Pressurized co2 2 bps.
Drop checker reads green
Lights 2x 54W HO T5 with the default stands that are about 3-4" above the top of the tank. (lights are not old or anything)
Dosing dry ferts.. ei dosage.
Lots of good flow...

I have a bunch of other plants in the tank everything seems to grow fine.. but these two.... I'm trying to get a lush carpet as I do in my 5gallon but I don't understand why I can't.. do I need ot up my lighting or anything?

not sure why I have this issue.. the dwarf hairgrass don't die or anything just don't spread runners i planted several patches...
They are near the front of the tank and receive light... not sure why nothing is happening lol


----------



## Wildman (May 6, 2008)

I am gonna guess that you need more light.
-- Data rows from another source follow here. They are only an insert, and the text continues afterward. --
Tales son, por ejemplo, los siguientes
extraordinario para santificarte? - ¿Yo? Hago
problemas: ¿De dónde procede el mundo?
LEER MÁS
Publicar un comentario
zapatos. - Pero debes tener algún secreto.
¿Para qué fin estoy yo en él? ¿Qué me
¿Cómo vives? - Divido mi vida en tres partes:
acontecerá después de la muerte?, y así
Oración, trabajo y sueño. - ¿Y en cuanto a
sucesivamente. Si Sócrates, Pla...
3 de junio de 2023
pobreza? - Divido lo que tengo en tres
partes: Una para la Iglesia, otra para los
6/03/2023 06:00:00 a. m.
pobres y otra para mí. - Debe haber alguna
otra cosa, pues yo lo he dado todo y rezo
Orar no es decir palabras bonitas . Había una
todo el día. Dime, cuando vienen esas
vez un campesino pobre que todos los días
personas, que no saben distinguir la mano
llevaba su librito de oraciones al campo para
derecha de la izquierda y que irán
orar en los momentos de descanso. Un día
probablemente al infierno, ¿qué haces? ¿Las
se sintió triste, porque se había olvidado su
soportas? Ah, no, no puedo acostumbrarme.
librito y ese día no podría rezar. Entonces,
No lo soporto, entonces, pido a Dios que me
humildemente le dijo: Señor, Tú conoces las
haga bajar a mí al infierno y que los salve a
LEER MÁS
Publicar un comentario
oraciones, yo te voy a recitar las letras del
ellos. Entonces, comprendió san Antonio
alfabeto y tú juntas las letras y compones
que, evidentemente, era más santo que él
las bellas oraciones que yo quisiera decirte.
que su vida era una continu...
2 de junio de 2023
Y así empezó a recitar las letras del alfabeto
As I recall, glosso needs A LOT of light. You also don't mention hardness or pH although I don't believe that those factors affect either plant much. Also keep in mind that small & large tanks are exceptions to theWPG rules so that the plants in the 5 may be experiencing far more light than the ones In the 55. 

Wish that I could be more help. Good luck, I hope that this helps.


----------



## Abe (Oct 26, 2010)

Strange, I have the reverse issue. My Glosso is taking off like crazy, but I dare not try DHG again. I'm a 20g long, 2x24w T5 HO, EcoComplete and black quartz, DIY CO2, and dosing EI as well. My substrate slopes to 4", so i'm getting more light towards the slope but that doesn't seem to effect the glosso towards the front. It's been two weeks and i've seen about 1.5x growth from original planting. I put in some DHG, it turned brown and gave up. 
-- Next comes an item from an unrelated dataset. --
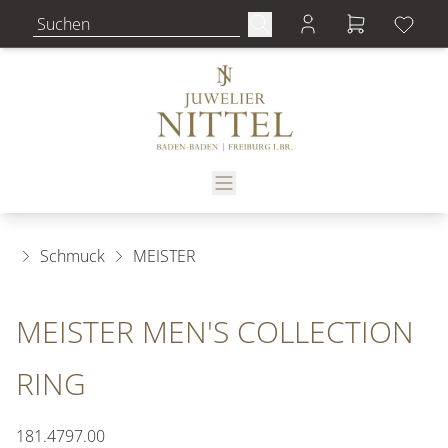
Schmuck
MEISTER
MEISTER MEN'S COLLECTION
RING
181.4797.00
Is your potting soil old? I've experimented with that in a pico, and despite capping off the soil, it still stained the water despite over filtration.


----------



## chad320 (Mar 30, 2010)

I would try to up your Co2. 2 bps on a 55g doesnt sound like much. How are you diffusing?


----------



## growfastplants (Nov 28, 2011)

First off thanks everyone for commenting much appreciated..



Wildman said:


> I am gonna guess that you need more light. As I recall, glosso needs A LOT of light. You also don't mention hardness or pH although I don't believe that those factors affect either plant much. Also keep in mind that small & large tanks are exceptions to theWPG rules so that the plants in the 5 may be experiencing far more light than the ones In the 55.
> 
> Wish that I could be more help. Good luck, I hope that this helps.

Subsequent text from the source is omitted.